On access standards, Wilkie said, "I have in mind not only Senator Tester's state of Montana when it comes to the ability of our veterans to get to services, but also the most heavily congested metropolitan areas of this country. We have to make it easier for our veterans to get that care they need."
Wilkie said the major veteran organizations might feel less involved in the process because he has engaged more than past secretaries with smaller veterans groups -- for example, Purple Heart and blinded veterans, to reflect changes in the demographics of the veterans population.
Blue Water Navy Bill Sinks
Several senators used the joint hearing to express regret that the Senate failed to pass the Blue Water Navy Vietnam Veterans Act (HR 299), even though the House approved it unanimously last June.
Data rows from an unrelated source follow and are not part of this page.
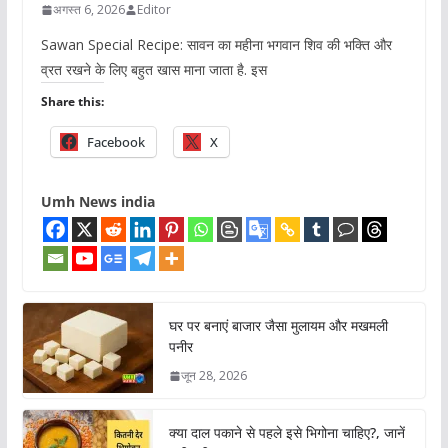
अगस्त 6, 2026
Editor
Sawan Special Recipe: सावन का महीना भगवान शिव की भक्ति और
व्रत रखने के लिए बहुत खास माना जाता है. इस
Share this:
Facebook
X
Umh News india
घर पर बनाएं बाजार जैसा मुलायम और मखमली
पनीर
जून 28, 2026
क्या दाल पकाने से पहले इसे भिगोना चाहिए?, जानें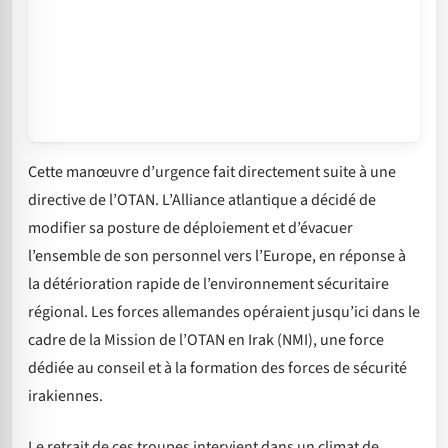
Cette manœuvre d’urgence fait directement suite à une
directive de l’OTAN. L’Alliance atlantique a décidé de
modifier sa posture de déploiement et d’évacuer
l’ensemble de son personnel vers l’Europe, en réponse à
la détérioration rapide de l’environnement sécuritaire
régional. Les forces allemandes opéraient jusqu’ici dans le
cadre de la Mission de l’OTAN en Irak (NMI), une force
dédiée au conseil et à la formation des forces de sécurité
irakiennes.
Le retrait de ces troupes intervient dans un climat de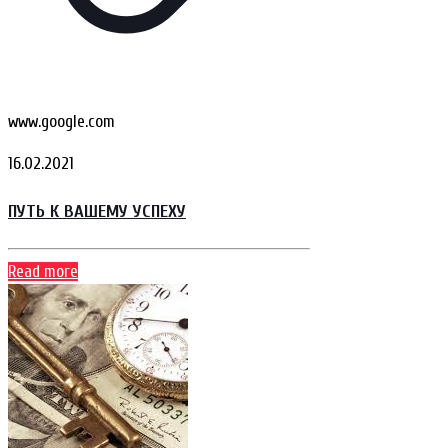
www.google.com
16.02.2021
ПУТЬ К ВАШЕМУ УСПЕХУ
Read more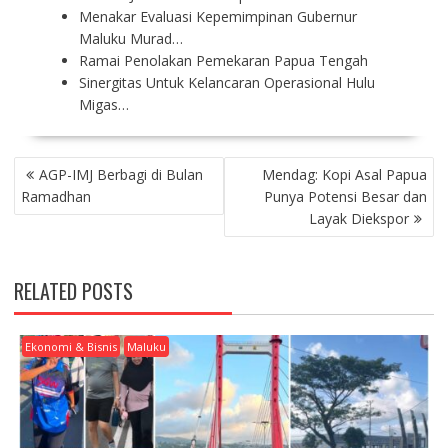
Menakar Evaluasi Kepemimpinan Gubernur
Maluku Murad…
Ramai Penolakan Pemekaran Papua Tengah
Sinergitas Untuk Kelancaran Operasional Hulu
Migas…
P
AGP-IMJ Berbagi di Bulan
Mendag: Kopi Asal Papua
O
Ramadhan
Punya Potensi Besar dan
S
Layak Diekspor
T
N
A
RELATED POSTS
V
I
G
Ekonomi & Bisnis
Maluku
A
T
I
O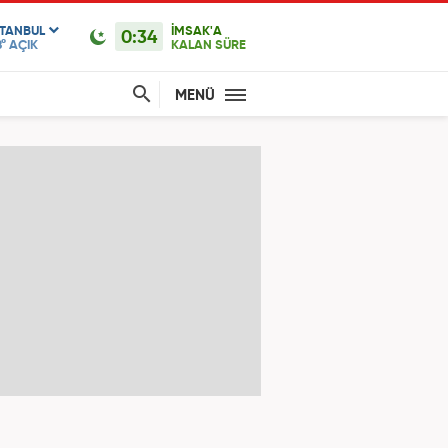
STANBUL
İMSAK'A
0:34
°
AÇIK
KALAN SÜRE
MENÜ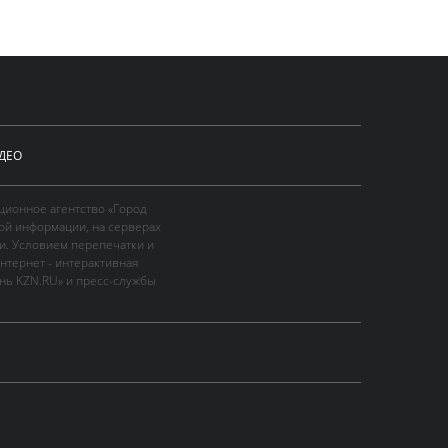
ДЕО
ционное агентство «Город
ой информации, на серверах
и. Условием перепечатки и
нтернет - интерактивная
ань KZN.RU» и пресс-службы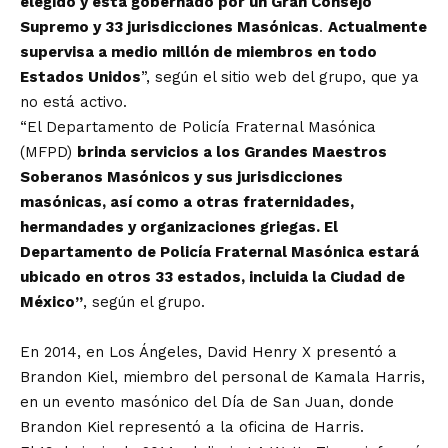
elegido y está gobernado por un Gran Consejo
Supremo y 33 jurisdicciones Masónicas
.
Actualmente
supervisa a medio millón de miembros en todo
Estados Unidos
”, según el sitio web del grupo, que ya
no está activo.
“El Departamento de Policía Fraternal Masónica
(MFPD)
brinda servicios a los Grandes Maestros
Soberanos Masónicos y sus jurisdicciones
masónicas, así como a otras fraternidades,
hermandades y organizaciones griegas. El
Departamento de Policía Fraternal Masónica estará
ubicado en otros 33 estados, incluida la Ciudad de
México”
, según el grupo.
En 2014, en Los Ángeles, David Henry X presentó a
Brandon Kiel, miembro del personal de Kamala Harris,
en un evento masónico del Día de San Juan, donde
Brandon Kiel representó a la oficina de Harris.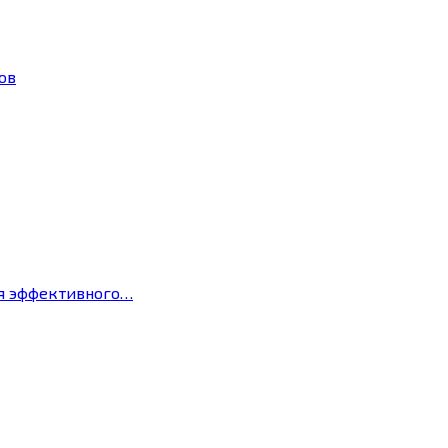
ов
ля эффективного…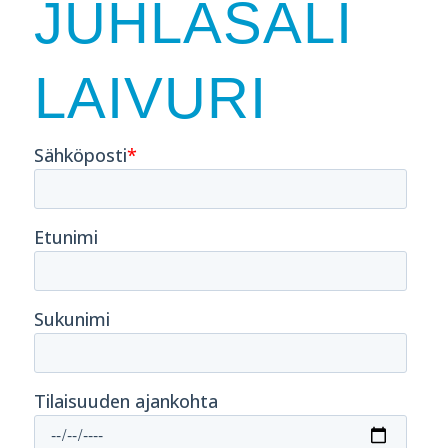
JUHLASALI
LAIVURI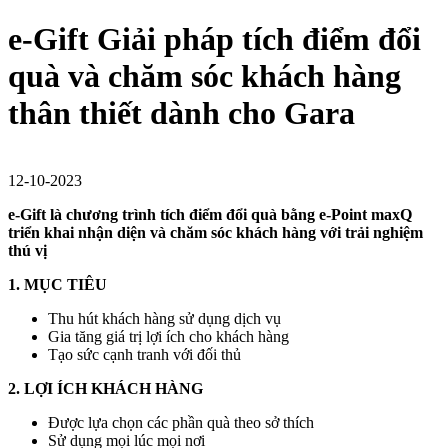
e-Gift Giải pháp tích điểm đổi
quà và chăm sóc khách hàng
thân thiết dành cho Gara
12-10-2023
e-Gift là chương trình tích điểm đổi quà bằng e-Point maxQ
triển khai nhận diện và chăm sóc khách hàng với trải nghiệm
thú vị
1. MỤC TIÊU
Thu hút khách hàng sử dụng dịch vụ
Gia tăng giá trị lợi ích cho khách hàng
Tạo sức cạnh tranh với đối thủ
2. LỢI ÍCH KHÁCH HÀNG
Được lựa chọn các phần quà theo sở thích
Sử dụng mọi lúc mọi nơi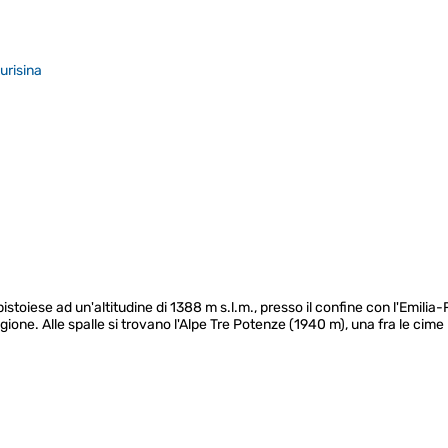
urisina
a pistoiese ad un'altitudine di 1388 m s.l.m., presso il confine con l'Emi
gione. Alle spalle si trovano l'Alpe Tre Potenze (1940 m), una fra le cime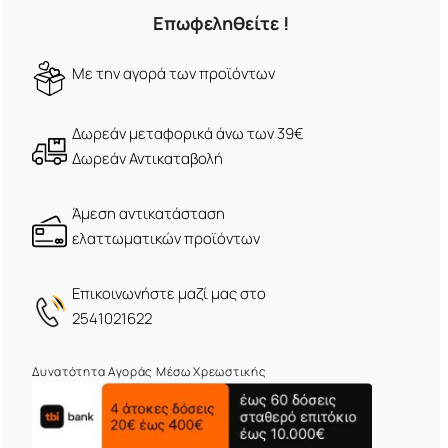
Επωφεληθείτε !
Mε την αγορά των προϊόντων
Δωρεάν μεταφορικά άνω των 39€
Δωρεάν Αντικαταβολή
Άμεση αντικατάσταση
ελαττωματικών προϊόντων
Eπικοινωνήστε μαζί μας στο
2541021622
Δυνατότητα Αγοράς Μέσω Χρεωστικής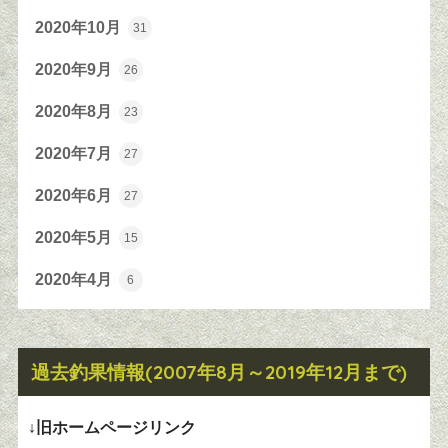
2020年10月
31
2020年9月
26
2020年8月
23
2020年7月
27
2020年6月
27
2020年5月
15
2020年4月
6
過去釣果情報(2007年8月～2019年12月まで)
↓旧ホームページリンク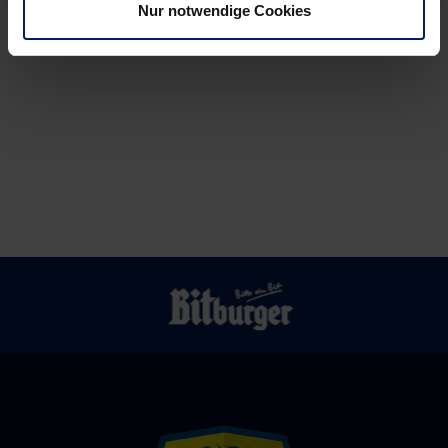
Nur notwendige Cookies
Dino
wahren
soll
erlegt
werden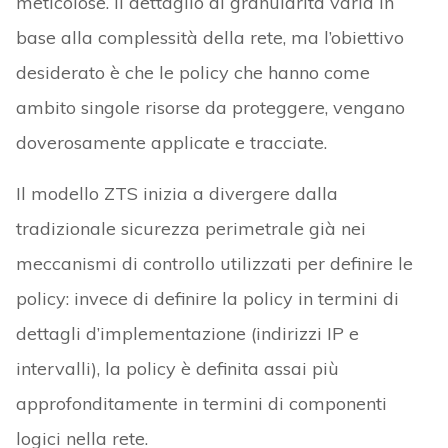
meticolose. Il dettaglio di granularità varia in
base alla complessità della rete, ma l’obiettivo
desiderato è che le policy che hanno come
ambito singole risorse da proteggere, vengano
doverosamente applicate e tracciate.
Il modello ZTS inizia a divergere dalla
tradizionale sicurezza perimetrale già nei
meccanismi di controllo utilizzati per definire le
policy: invece di definire la policy in termini di
dettagli d’implementazione (indirizzi IP e
intervalli), la policy è definita assai più
approfonditamente in termini di componenti
logici nella rete.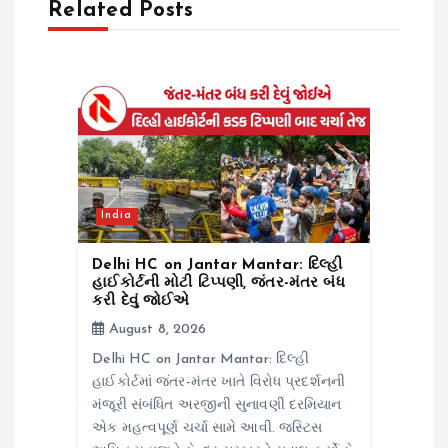
Related Posts
t
i
o
n
India
Delhi HC on Jantar Mantar: દિલ્હી
હાઈકોર્ટની મોટી ટિપ્પણી, જંતર-મંતર બંધ
કરી દેવું જોઈએ
August 8, 2026
Delhi HC on Jantar Mantar: દિલ્હી
હાઈકોર્ટમાં જંતર-મંતર ખાતે વિરોધ પ્રદર્શનની
મંજૂરી સંબંધિત અરજીની સુનાવણી દરમિયાન
એક મહત્વપૂર્ણ ચર્ચા સામે આવી. જસ્ટિસ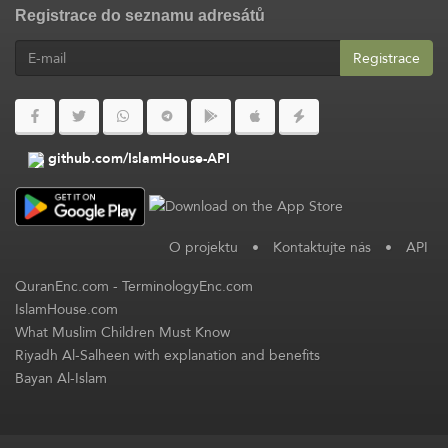
Registrace do seznamu adresátů
Registrace
github.com/IslamHouse-API
O projektu
•
Kontaktujte nás
•
API
QuranEnc.com
-
TerminologyEnc.com
IslamHouse.com
What Muslim Children Must Know
Riyadh Al-Salheen with explanation and benefits
Bayan Al-Islam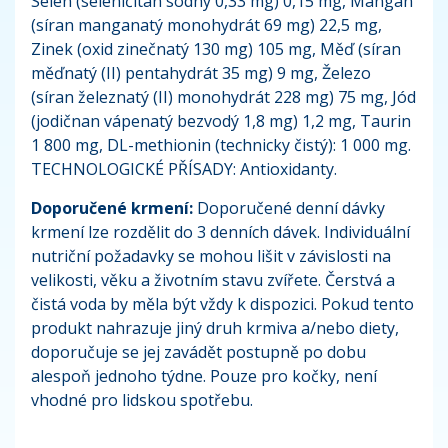
Selen (seleničitan sodný 0,33 mg) 0,15 mg, Mangan
(síran manganatý monohydrát 69 mg) 22,5 mg,
Zinek (oxid zinečnatý 130 mg) 105 mg, Měď (síran
měďnatý (II) pentahydrát 35 mg) 9 mg, Železo
(síran železnatý (II) monohydrát 228 mg) 75 mg, Jód
(jodičnan vápenatý bezvodý 1,8 mg) 1,2 mg, Taurin
1 800 mg, DL-methionin (technicky čistý): 1 000 mg.
TECHNOLOGICKÉ PŘÍSADY: Antioxidanty.
Doporučené krmení:
Doporučené denní dávky
krmení lze rozdělit do 3 denních dávek. Individuální
nutriční požadavky se mohou lišit v závislosti na
velikosti, věku a životním stavu zvířete. Čerstvá a
čistá voda by měla být vždy k dispozici. Pokud tento
produkt nahrazuje jiný druh krmiva a/nebo diety,
doporučuje se jej zavádět postupně po dobu
alespoň jednoho týdne. Pouze pro kočky, není
vhodné pro lidskou spotřebu.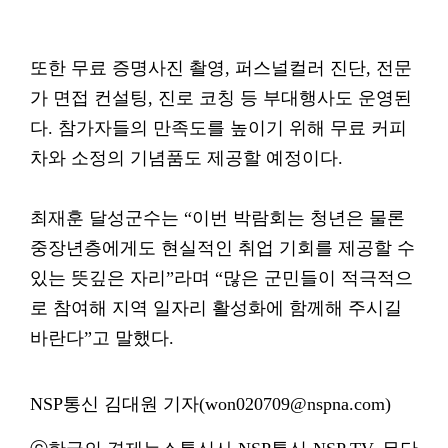
또한 무료 증명사진 촬영, 퍼스널컬러 진단, 전문
가 면접 컨설팅, 진로 코칭 등 부대행사도 운영된
다. 참가자들의 만족도를 높이기 위해 무료 커피
차와 소정의 기념품도 제공할 예정이다.
최재훈 달성군수는 “이번 박람회는 청년은 물론
중장년층에게도 현실적인 취업 기회를 제공할 수
있는 뜻깊은 자리”라며 “많은 군민들이 적극적으
로 참여해 지역 일자리 활성화에 함께해 주시길
바란다”고 말했다.
NSP통신 김대원 기자(won020709@nspna.com)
Referring to a host of veteran benefit bills that became laws in the 115th Congress, Sen. Johnny Isakson (R-Ga.), Senate committee chairman, conceded to House colleagues "that we dropped the ball with you on one thing: You all got the Blue Water Navy through. ... We failed in the Senate on two [unanimous consent attempts], one today and one last week."
Sen. Mike Lee (R-Utah) became the second senator to block the bill, arguing as did Sen. Mike Enzi (R-Wyoming) last week, that budget offsets identified by the House, to cover the cost of extending Agent Orange-related health care and disability compensation to ailing shipboard veterans of the Vietnam War, were insufficient based on revised calculations by the Congressional Budget Office.
Isakson vowed to lead a fresh effort to pass the bill in the next Congress.